Après avoir parlé de l’accusé, nous avons à nous occuper de l’injustice qui se rapporte à la personne du témoin. — A cet égard quatre questions se présentent : 1° Est-on tenu de rendre témoignage ? — 2° Est-ce assez de deux ou trois témoins ? — 3° Le témoignage d’une personne peut-il être rejeté sans qu’elle soit inculpée ? — 4° Est-ce un péché mortel de rendre un faux témoignage ?

 

Article 1 : Un homme est-il obligé de remplir l’office de témoin ?

 

 

Objection N°1. Il semble qu’on ne soit pas tenu à rendre témoignage. Car saint Augustin dit (Quæst. Genes., liv. 1, quest. 26, et liv. 22 cont. Faust., chap. 33) qu’Abraham, en appelant sa femme sa sœur, voulut cacher la vérité, sans dire un mensonge. Or, en cachant la vérité, on s’abstient de faire l’office de témoin. On n’y est donc pas tenu.

Réponse à l’objection N°1 : Saint Augustin parle du droit de cacher la vérité quand on n’est pas forcé par l’autorité du supérieur à la manifester, et quand on peut la tenir secrète, sans qu’il en résulte aucun tort spécial pour personne (On ne serait pas tenu de déposer, si on ne pouvait le faire sans s’exposer à de grands périls ; à moins qu’il ne s’agisse du bien général, ou que le prochain ne doive subir un tort beaucoup plus grave que celui qu’on redoute.).

 

Objection N°2. Personne n’est tenu d’agir frauduleusement. Or, il est dit (Prov., 11, 13) que celui qui est fourbe révèle les secrets, mais que celui qui est fidèle cache le secret que son ami lui a confié. L’homme n’est donc pas toujours tenu à rendre témoignage, surtout à l’égard de ce que son ami lui a confié en secret.
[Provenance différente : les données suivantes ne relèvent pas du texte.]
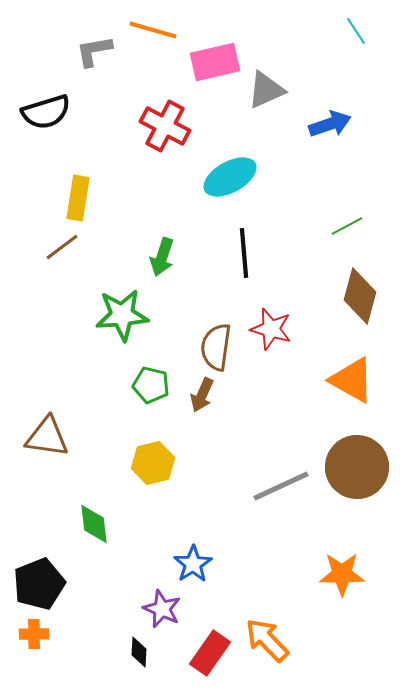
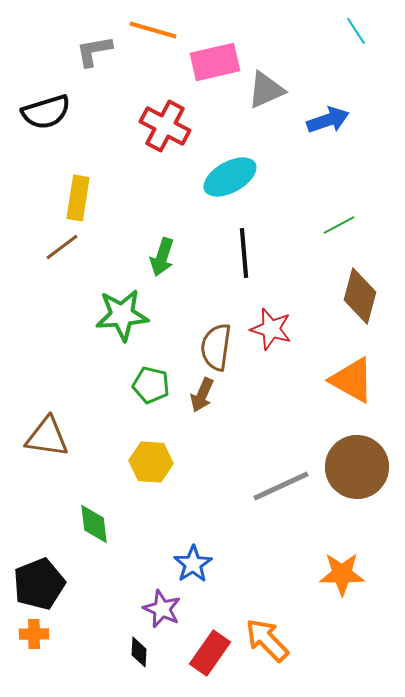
blue arrow: moved 2 px left, 4 px up
green line: moved 8 px left, 1 px up
yellow hexagon: moved 2 px left, 1 px up; rotated 18 degrees clockwise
Réponse à l’objection N°2 : A l’égard des choses qui ont été confiées à quelqu’un sous le secret de la confession, il ne doit d’aucune manière en rendre témoignage, parce qu’il ne les sait pas comme homme, mais comme ministre de Dieu, et que le lien du sacrement est plus fort que tout précepte humain. Pour ce que l’on sait d’une autre manière sous le secret, il faut distinguer. Car quelquefois il y a de ces choses que l’on est tenu de manifester aussitôt que l’on en a connaissance ; par exemple, celles qui tendent à la perte spirituelle ou corporelle de la société, ou qui doivent causer une perte grave à un individu, ou toute autre chose semblable qu’on est tenu de divulguer par une déposition ou par une dénonciation. Le secret ne peut être obligatoire dans ce cas, parce qu’alors on manquerait à la fidélité qu’on doit à autrui. D’autres fois il s’agit de choses qu’on n’est pas tenu de produire. Ainsi on peut être obligé à les garder par là même qu’on les a reçues sous le secret ; et dans ce cas on ne doit pas les faire connaître, même quand le supérieur le commande, parce qu’il est de droit naturel de conserver la foi promise, et qu’on ne peut rien ordonner à l’homme qui soit contraire à ce qui est de droit naturel.

 

Objection N°3. Les choses qui sont de nécessité de salut sont surtout obligatoires pour les clercs et les prêtres. Or, il est défendu aux clercs et aux prêtres de déposer dans une affaire capitale. Il n’est donc pas nécessaire au salut qu’on rende témoignage.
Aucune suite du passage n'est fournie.